Preferably, the outer round surface of the mixing drum is internally provided with arc-shaped rotating teeth fixedly arranged at the rear side of the mixing cavity, the left side of the switching rotating cavity is communicated with a driving gear cavity, a driving gear shaft is rotatably arranged between the front wall and the rear wall of the driving gear cavity, a driving gear meshed with the rotating teeth is fixedly arranged on the outer round surface of the driving gear shaft, a micro motor is fixedly arranged in the rear wall of the driving gear cavity, and the rear end of the driving gear shaft is in power connection with the front end face of the micro motor.

The invention has the beneficial effects that: the invention can realize the separation of single cells by using the micro-channel plate, and the micro-channel tube deforms by applying micro pressure, thereby controlling the flowing tendency of the internal liquid of the micro-channel, being beneficial to the flowing of cell micro-flow liquid, and simultaneously being capable of automatically adding a fluorescent labeling reagent in the process of dripping the cell reagent, and being convenient for identifying cells.

Drawings

In order to more clearly illustrate the embodiments of the invention or the technical solutions in the prior art, the drawings used in the description of the embodiments or the prior art will be briefly described below, and it is obvious that the drawings in the following description are only some embodiments of the invention, and it is obvious for those skilled in the art that other drawings can be obtained based on these drawings without creative efforts.

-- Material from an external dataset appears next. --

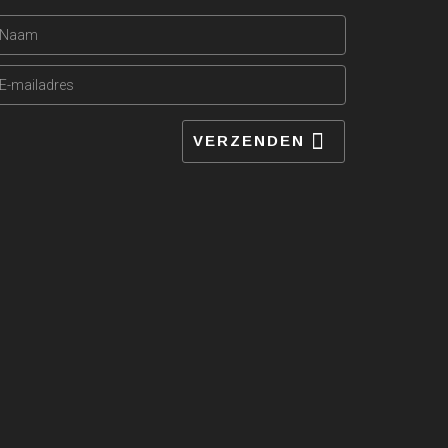
VERZENDEN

FIG. 1 is a schematic structural diagram of an embodiment of the present invention;

FIG. 2 is an enlarged schematic view of the embodiment of the present invention at A in FIG. 1;

FIG. 3 is a schematic structural diagram of B-B in FIG. 2 according to an embodiment of the present invention;

FIG. 4 is an enlarged schematic view of the embodiment of the present invention at C in FIG. 1;

FIG. 5 is an enlarged schematic view of the embodiment of the present invention at D in FIG. 1;

FIG. 6 is an enlarged schematic view of the embodiment of the present invention at E in FIG. 1.

Detailed Description

The invention will now be described in detail with reference to fig. 1-6, wherein for ease of description the orientations described hereinafter are now defined as follows: the up, down, left, right, and front-back directions described below correspond to the up, down, left, right, and front-back directions in the projection relationship of fig. 1 itself.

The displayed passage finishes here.